Chances are your sod will not perfectly line up with every edge. That’s why the next step is essential.
Trim Sod to Shape
Use your shovel, utility knife, or sod knife to cut the sod to exactly fit the rectangle you’ve excavated. Any gaps between the existing lawn and the new sod will not magically disappear. They can persist for a long time, making for an uneven lawn.
- Cut sod to fit the rectangle with your shovel or knife.
- Fill rectangle as seamlessly as possible. There should be no gaps between the sod and existing grass.
Whenever possible, use one larger piece of sod instead of several small ones. Small bits of sod dry out easily and may wither.
Water, Water, Water
New sod dries out fast, and the smaller the section of sod, the faster it will dry out. In order to prevent this, water your sod patch twice per day for the first 2 weeks, then gradually reduce watering.
- First 2 Weeks: Water 2 times per day for 10 mins each watering session (morning and afternoon).
- Week 3: Water once per day for 15–20 mins.
- Week 4 and Beyond: Water new sod at the same rate you water your existing lawn.

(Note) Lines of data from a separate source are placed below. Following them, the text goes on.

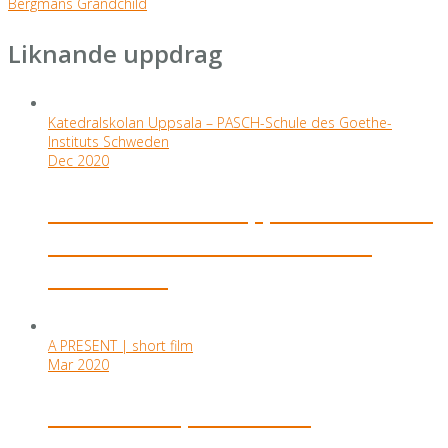
Bergmans Grandchild
Liknande uppdrag
Katedralskolan Uppsala – PASCH-Schule des Goethe-
Instituts Schweden
Dec 2020
Katedralskolan Uppsala – PASCH-
Schule des Goethe-Instituts
Schweden
A PRESENT | short film
Mar 2020
A PRESENT | short film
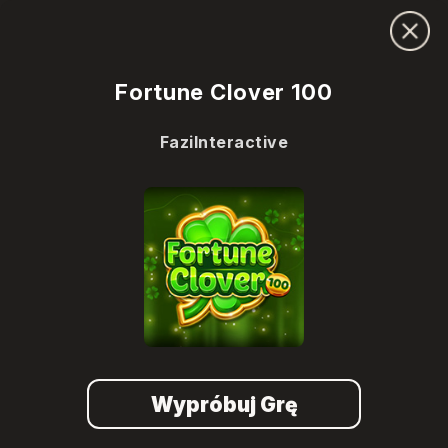
Fortune Clover 100
FaziInteractive
Wypróbuj Grę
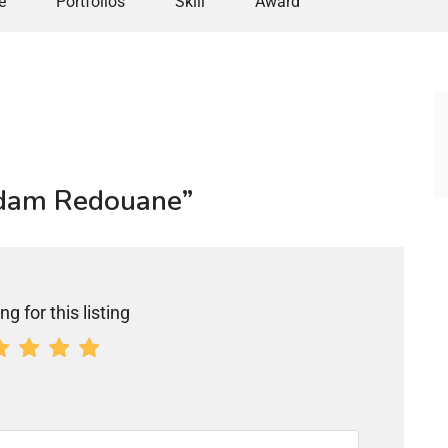
e
Portfolios
Skill
Award
addam Redouane”
ng for this listing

By keeping the sod moist during the initial two weeks, you prevent shrinkage that can cause gaps in your lawn. Keeping sod well-watered also encourages rooting and ensures the survival of your new grass.
Do You Need to Rototill Before Laying Sod?
If you are laying a large area of sod (more than 250 square feet) then a rototiller is the best tool for loosening and preparing the soil prior to sodding. In smaller areas where you are laying sod next to existing grass, the work of loosening soil can be accomplished with a rake and shovel.
Add Nutrients to Your Soil Before Laying Sod
Sod benefits from nutrient-rich soil that eases the transition from sod to an established yard. To accomplish this, add a nutrient-rich soil amendment as a leveling agent over your topsoil. This can be in the form of compost, but some like to add fertilizer for even better results.
- Use a high-quality compost like Brut Super Soil to level and fill the area before laying sod.
- Mix in balanced starter fertilizer, like Howard Johnsons 12-12-12, for an added boost.
If the first couple inches of soil contains an abundance of nutrients, your sod will establish itself faster and remain green and lush.
Can You Walk on Freshly Laid Sod?
It’s best to stay off new sod as much as possible. For the first 2 weeks, sod is very vulnerable and has yet to take root. Foot traffic can cause a lot of damage. Remain off it at all times.
Wait at least 2 weeks before walking on or mowing new sod, in order to protect your lawn.
Can You Lay Sod Next to Existing Grass?
It’s entirely possible to lay sod next to existing grass, patch dead spots, or replace whole sections of your yard with new sod. Just follow these tips:
- Cut a rectangle in or beside your existing grass.
- Dig the rectangle out to a depth of 1–1 1/2 inches.
- Loosen the soil in the rectangle.
- Add compost, tamp, and level the rectangle to 1/2 inch below the surrounding topsoil.
- Lay sod and trim to shape.
- Water sod twice per day for the first 2 weeks after it is installed.
By removing grass where you plan to lay sod, then preparing, leveling, and adding nutrients to your soil you set a great foundation for your sod. In no time at all, your new sod will blend perfectly with your lawn.